## INPUT MATERIAL
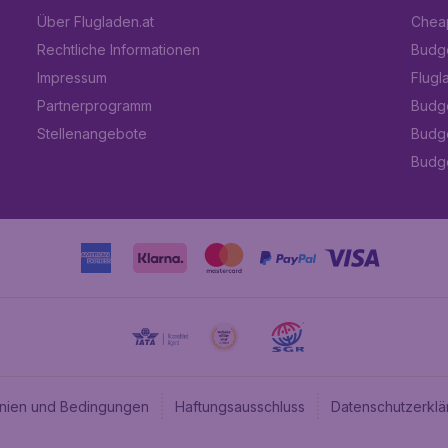
Über Flugladen.at
Cheap
Rechtliche Informationen
Budge
Impressum
Flugl
Partnerprogramm
Budge
Stellenangebote
Budge
Budget
linien und Bedingungen
Haftungsausschluss
Datenschutzerklä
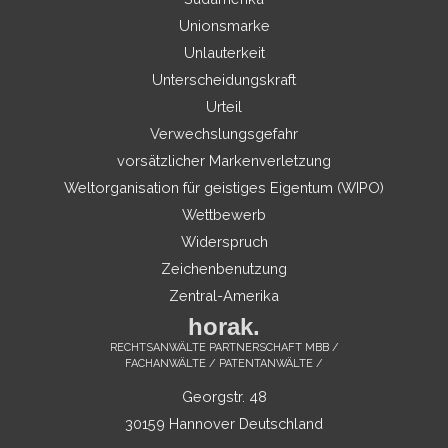
Unionsmarke
Unlauterkeit
Unterscheidungskraft
Urteil
Verwechslungsgefahr
vorsätzlicher Markenverletzung
Weltorganisation für geistiges Eigentum (WIPO)
Wettbewerb
Widerspruch
Zeichenbenutzung
Zentral-Amerika
horak.
RECHTSANWÄLTE PARTNERSCHAFT MBB /
FACHANWÄLTE / PATENTANWÄLTE /
Georgstr. 48
30159 Hannover Deutschland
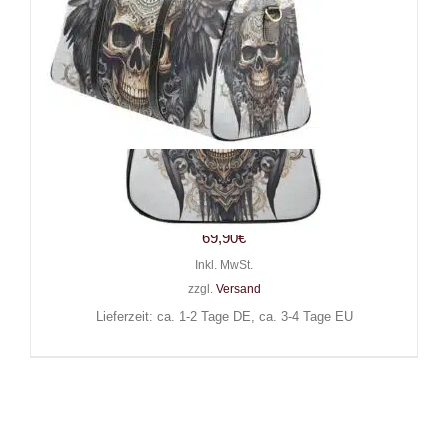
Barmetal Reisetasche Skull
Wings
69,90
€
Inkl. MwSt.
zzgl.
Versand
Lieferzeit: ca. 1-2 Tage DE, ca. 3-4 Tage EU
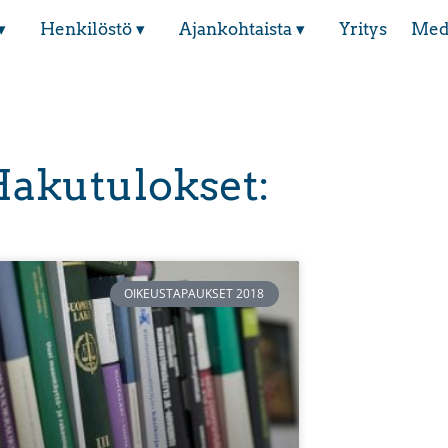
▾
Henkilöstö ▾
Ajankohtaista ▾
Yritys
Med
akutulokset:
OIKEUSTAPAUKSET 2018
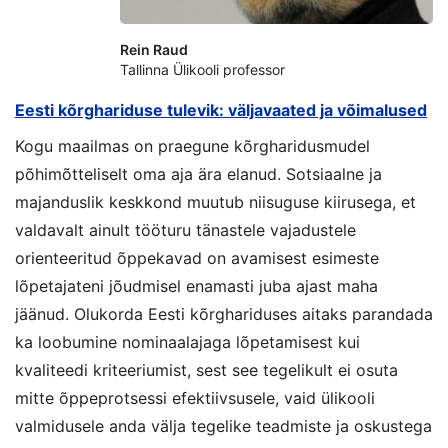
Rein Raud
Tallinna Ülikooli professor
Eesti kõrghariduse tulevik: väljavaated ja võimalused
Kogu maailmas on praegune kõrgharidusmudel
põhimõtteliselt oma aja ära elanud. Sotsiaalne ja
majanduslik keskkond muutub niisuguse kiirusega, et
valdavalt ainult tööturu tänastele vajadustele
orienteeritud õppekavad on avamisest esimeste
lõpetajateni jõudmisel enamasti juba ajast maha
jäänud. Olukorda Eesti kõrghariduses aitaks parandada
ka loobumine nominaalajaga lõpetamisest kui
kvaliteedi kriteeriumist, sest see tegelikult ei osuta
mitte õppeprotsessi efektiivsusele, vaid ülikooli
valmidusele anda välja tegelike teadmiste ja oskustega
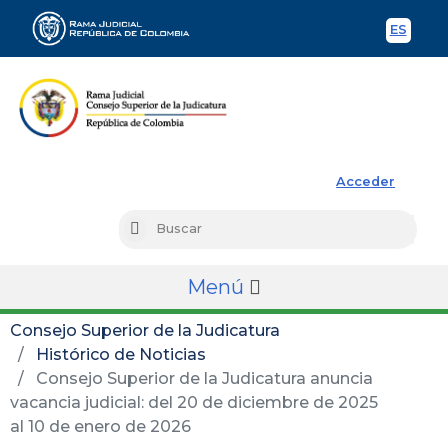
ES
Spani
Rama Judicial
Acceder
Busc
Buscar
Menú
Consejo Superior de la Judicatura
Histórico de Noticias
Consejo Superior de la Judicatura anuncia
vacancia judicial: del 20 de diciembre de 2025
al 10 de enero de 2026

## BRIEF
Find "Consejo Superior de la Judicatura anuncia" in the material above; set down exactly the line holding it and every line after it, through the last, and no others.

## RESPONSE
Consejo Superior de la Judicatura anuncia
vacancia judicial: del 20 de diciembre de 2025
al 10 de enero de 2026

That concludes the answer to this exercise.